2.4: HET EINDE VAN HET DERDE MILLENNIUM
In de twee cultuurcentra, Egypte en Mesopotamië, was een periode van verwarring en
stagnatie. Maar er was een stevige basis voor latere generaties om voort te bouwen.



H3: HET TWEEDE MILLENNIUM V.CHR.
De midden- en late bronstijd. En het Middenrijk en de tweede tussenperiode.

,3.1 DE MIDDEN BRONSTIJD
Egypte: het Middenrijk en de tweede tussenperiode.
Kort voor 2000 BCE werd de eenheid van Egypte hersteld door de elfde dynastie, zij regeerden
in Thebe. De twaalfde dynastie zorgde voor sterke koningen die veroveringstochten
ondernamen en het rijk breidde zich uit. De twaalfde dynastie bracht de oase Faiyum,
verplaatsten het regeringscentrum daarheen en bouwden er dodentempels en piramiden. Er
was een bloeiperiode van cultuur en literatuur. Aan het eind van het Middenrijk brokkelde het
gezag van koningen af en ging de eenheid verloren. De veroveringstochten hielden op en er
werd minder gebouwd, dit is het begin van de tweede tussenperiode (1800-1550). Hier was er
een buitenlandse overheerser die de eigen dynastie stichtte.
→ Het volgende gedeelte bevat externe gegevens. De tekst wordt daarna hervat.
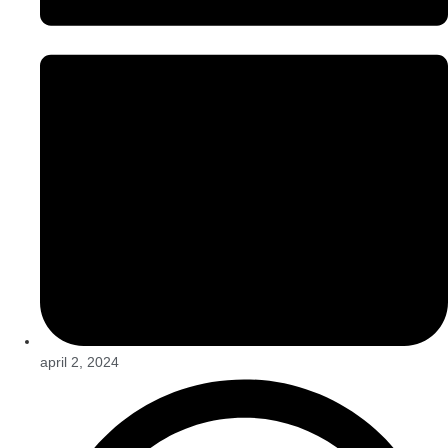
april 2, 2024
Mesopotamië: de Oud-Assyrische en Oud-Babylonische tijd.
Er ontwikkelden in het begin van het tweede millennium twee staten die belangrijk zouden
blijven, Assyrië en Babylonië. De Amorieten, een vreemd volk dat zich aan het eind van het
derde millennium had gevestigd, droeg daar veel aan bij. Ze wisten in Assur, Babylon en Mari
de macht over te nemen zonder hun nomadische levensstijl op te geven. Het Sumerisch en
Akkadisch bleven de geschreven talen en het spijkerschrift bleef het gebruikte schrift, het
Amoritisch verdwijnt zelfs na verloop van tijd als spreektaal.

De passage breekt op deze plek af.